BobWhen using the word Principal to describe the head or director of a school, under what situations should one capitalize it, and when should it be lower-cased?

 
@MrShinyandNew安宇 Yes, I understand that. I mimick that with my variable variables.
 
@Cerberus how do you know that searching for that symbol on wikipedia works?
 
So, Cerb, the reason I brought up maps is because in languages like Javascript the arrays are really just maps with integer indexes.
 
can i search for comma, period, etc. that way?
 
7:52 PM
@JSBᾶngs All symbols work in Wiki?
@JSBᾶngs I think so. I always do that when I don't know a symbol's name or want more info about it.
 
@Cerberus i never knew that. it's not obvious. it doesn't work in Google or any other search engine
 
@JSBᾶngs does that matter? or are you just curious
 
@JSBᾶngs No, because Google somehow decided to obstruct literal searches and ignore or crash on punctuation/symbols.
 
@MrShinyandNew安宇 yes, because i'm arguing that the pilcrow is obscure enough to need explanation, and that searching for it in the most customary way won't work, or at least seems like it won't work
 
@Cerberus right. And you know what? mimicking arrays is a useful trick in languages that don't support arrays. I've done it. But conceptually it's not considered a good practice.
 
7:53 PM
@JSBᾶngs yes comma, no fullstop (I assume because that is a significant character in paths)
 
@JSBᾶngs Hmm period doesn't seem to work but all the other punctuation marks I've tried I've found the wiki page
@MattЭллен Jinx!
 
@aediaλ comma and semicolon work. colon sends you to the front page some reason
 
@JSBᾶngs To me it is GR, but this shows how relative GR is.
 
@JSBᾶngs I'd argue that just because it doesn't work for certain punctuation doesn't mean it shouldn't work for other punctuation.
 
Punctuation marks are symbols that indicate the structure and organization of written language, as well as intonation and pauses to be observed when reading aloud. At the end of a sentence, you can use a period or exclamation mark. Example: I like iguanas. In written English, punctuation is vital to disambiguate the meaning of sentences. For example, "woman, without her man, is nothing" and "woman: without her, man is nothing" have greatly different meanings, as do "eats shoots and leaves" and "eats, shoots and leaves". "King Charles walked and talked; half an hour after, his head was ...
 
7:54 PM
@MrShinyandNew安宇 i'm startled to find out that it works for any punctuation at all
 
@MrShinyandNew安宇 So why not? Because of memory use?
 
it seems to have a list of available articles in the right box
 
@JSBᾶngs Why?
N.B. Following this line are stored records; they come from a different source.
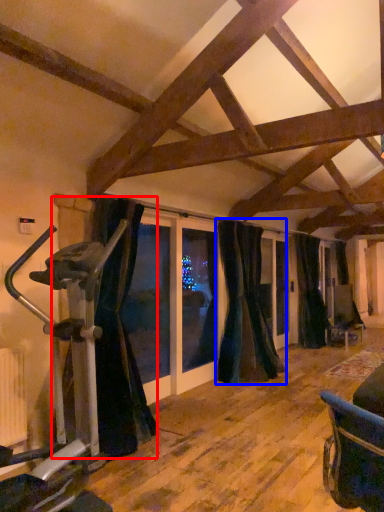 Question: Which object appears closest to the camera in this image, curtain (highlighted by a red box) or curtain (highlighted by a blue box)?

Choices:
 (A) curtain
 (B) curtain

Answer: (A) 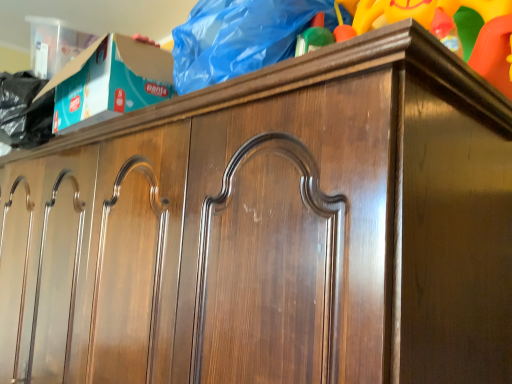 Question: Is wooden toy at upper right shorter than wooden cabinet at upper center?

Choices:
 (A) yes
 (B) no

Answer: (B)

Question: From a real-world perspective, is wooden toy at upper right beneath wooden cabinet at upper center?

Choices:
 (A) no
 (B) yes

Answer: (A)

Question: Is wooden toy at upper right oriented towards wooden cabinet at upper center?

Choices:
 (A) no
 (B) yes

Answer: (A)

Question: Is wooden toy at upper right not near wooden cabinet at upper center?

Choices:
 (A) no
 (B) yes

Answer: (A)

Question: Does wooden toy at upper right have a greater width compared to wooden cabinet at upper center?

Choices:
 (A) yes
 (B) no

Answer: (B)

Question: Is the position of wooden toy at upper right more distant than that of wooden cabinet at upper center?

Choices:
 (A) no
 (B) yes

Answer: (A)

Question: From a real-world perspective, does wooden cabinet at upper center stand above wooden toy at upper right?

Choices:
 (A) no
 (B) yes

Answer: (A)

Question: Is wooden cabinet at upper center with wooden toy at upper right?

Choices:
 (A) yes
 (B) no

Answer: (B)

Question: Can you confirm if wooden cabinet at upper center is bigger than wooden toy at upper right?

Choices:
 (A) no
 (B) yes

Answer: (B)

Question: Would you consider wooden cabinet at upper center to be distant from wooden toy at upper right?

Choices:
 (A) no
 (B) yes

Answer: (A)

Question: Is wooden toy at upper right at the back of wooden cabinet at upper center?

Choices:
 (A) no
 (B) yes

Answer: (A)

Question: Can you confirm if wooden cabinet at upper center is thinner than wooden toy at upper right?

Choices:
 (A) no
 (B) yes

Answer: (A)

Question: Is wooden toy at upper right spatially inside wooden cabinet at upper center, or outside of it?

Choices:
 (A) outside
 (B) inside

Answer: (A)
Just because Google sucks...
 
@Cerberus because of all the best practices of software design. memory use, performance, code readability, etc.
 
7:55 PM
Let's say you have a variable named cerberus_books_greek_27
 
Ahhh :)
 
is that variable in use?
 
@MrShinyandNew安宇 Yay!
 
@MattЭллен Ooh I ne'er knew the interpunct's name
 
@MrShinyandNew安宇 Let's find out!
 
user19161
7:56 PM
@MattЭллен Eats shoots and leaves is a very popular book. It's everywhere!
 
@Cerberus how can you find out?
 
If cerberus_books_greek_27 != ""
 
@aediaλ ooo, nor I!
 
No, now it IS in use.
 
user19161
@Cerberus Of course!
 
7:57 PM
I mean, if you're reading the code, you can't tell if the variable is in use or not, because you don't know under what conditions someone might create a variable that contains the string "cerberus_books_greek_27" and then evaluate that as a variable
 
user19161
@Cerberus Google is good.
 
You basically have to run the program through every possible path before you can ensure that it is, or is not, in use
 
@WillHunting Well, it arbitrarily makes itself MUCH less useful in many, many ways, by ignoring punctuation or any kinf of non-letter/non-number.
 
user19161
@Cerberus But I must say I don't like the new google interfaces like gmail and youtube.
 
@Cerberus It isn't arbitrary. It's for performance reasons.
 
7:59 PM
@MrShinyandNew安宇 Only once: once the script has started, all the possibilities have been explicated.